TASK DATA>
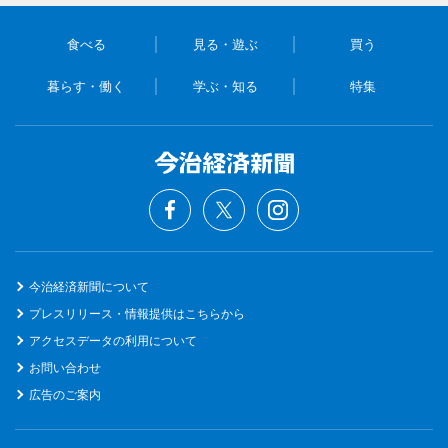
食べる
見る・遊ぶ
買う
暮らす・働く
学ぶ・知る
特集
今治経済新聞について
プレスリリース・情報提供はこちらから
アクセスデータの利用について
お問い合わせ
広告のご案内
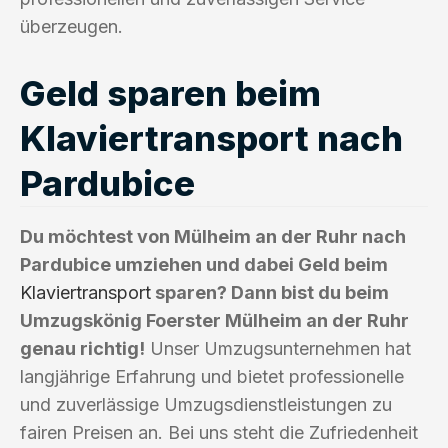
überzeugen.
Geld sparen beim
Klaviertransport nach
Pardubice
Du möchtest von Mülheim an der Ruhr nach
Pardubice umziehen und dabei Geld beim
Klaviertransport
sparen? Dann bist du beim
Umzugskönig Foerster Mülheim an der Ruhr
genau richtig!
Unser Umzugsunternehmen hat
langjährige Erfahrung und bietet professionelle
und zuverlässige Umzugsdienstleistungen zu
fairen Preisen an. Bei uns steht die Zufriedenheit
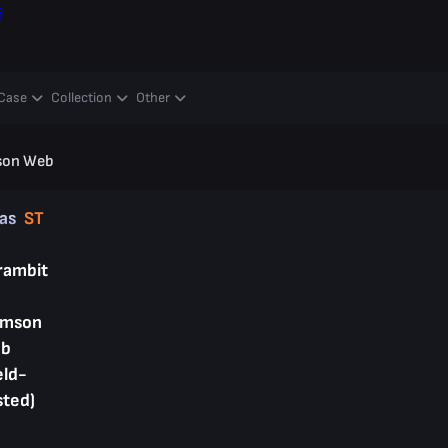
ş
Case
Collection
Other
mson Web
kas
ST
rambit
imson
b
eld-
sted)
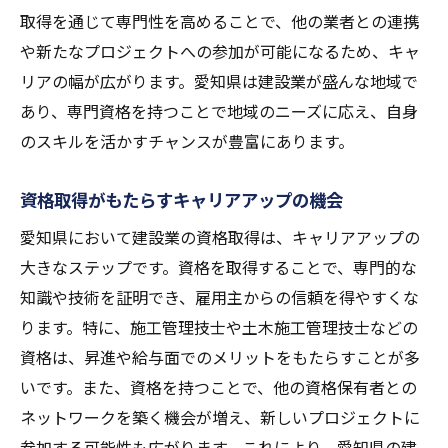
愛知県における資格の活用事例
取得を通じて専門性を高めることで、他の業者との連携
愛知県の建設業で必要な資格とその活用法を探
や新たなプロジェクトへの参加が可能になるため、キャ
る
リアの幅が広がります。愛知県は建設業が盛んな地域で
あり、専門資格を持つことで地域のニーズに応え、自身
必要とされる資格の種類とその役割
のスキルを活かすチャンスが豊富にあります。
資格を活かしたプロジェクトへの参加方法
資格が保証する専門性の確認
資格取得がもたらすキャリアアップの機会
資格を通じたスキルの多様化
愛知県において建設業の資格取得は、キャリアアップの
資格取得の実務への応用例
大きなステップです。資格を取得することで、専門的な
資格を活かし地域発展に寄与する方法
知識や技術を証明でき、雇用主からの信頼を得やすくな
愛知県の建設業界での資格取得がもたらす新た
ります。特に、施工管理技士や土木施工管理技士などの
な可能性
資格は、昇進や給与面でのメリットをもたらすことが多
新たなキャリア機会の創出
いです。また、資格を持つことで、他の資格保有者との
資格取得が促す業界イノベーション
ネットワークを築く機会が増え、新しいプロジェクトに
参加する可能性も広がります。これにより、愛知県の建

EXERCISE DESCRIPTION>
Only the pictures stay out; everything else in the listing above must be repeated exactly.

ANSWER SECTION>
食べる
見る・遊ぶ
買う
暮らす・働く
学ぶ・知る
特集
今治経済新聞について
プレスリリース・情報提供はこちらから
アクセスデータの利用について
お問い合わせ
広告のご案内
überzeugen.
Geld sparen beim
Klaviertransport nach
Pardubice
Du möchtest von Mülheim an der Ruhr nach
Pardubice umziehen und dabei Geld beim
Klaviertransport
sparen? Dann bist du beim
Umzugskönig Foerster Mülheim an der Ruhr
genau richtig!
Unser Umzugsunternehmen hat
langjährige Erfahrung und bietet professionelle
und zuverlässige Umzugsdienstleistungen zu
fairen Preisen an. Bei uns steht die Zufriedenheit
ş
Case
Collection
Other
mson Web
kas
ST
rambit
imson
b
eld-
sted)
愛知県における資格の活用事例
取得を通じて専門性を高めることで、他の業者との連携
愛知県の建設業で必要な資格とその活用法を探
や新たなプロジェクトへの参加が可能になるため、キャ
る
リアの幅が広がります。愛知県は建設業が盛んな地域で
あり、専門資格を持つことで地域のニーズに応え、自身
必要とされる資格の種類とその役割
のスキルを活かすチャンスが豊富にあります。
資格を活かしたプロジェクトへの参加方法
資格が保証する専門性の確認
資格取得がもたらすキャリアアップの機会
資格を通じたスキルの多様化
愛知県において建設業の資格取得は、キャリアアップの
資格取得の実務への応用例
大きなステップです。資格を取得することで、専門的な
資格を活かし地域発展に寄与する方法
知識や技術を証明でき、雇用主からの信頼を得やすくな
愛知県の建設業界での資格取得がもたらす新た
ります。特に、施工管理技士や土木施工管理技士などの
な可能性
資格は、昇進や給与面でのメリットをもたらすことが多
新たなキャリア機会の創出
いです。また、資格を持つことで、他の資格保有者との
資格取得が促す業界イノベーション
ネットワークを築く機会が増え、新しいプロジェクトに
参加する可能性も広がります。これにより、愛知県の建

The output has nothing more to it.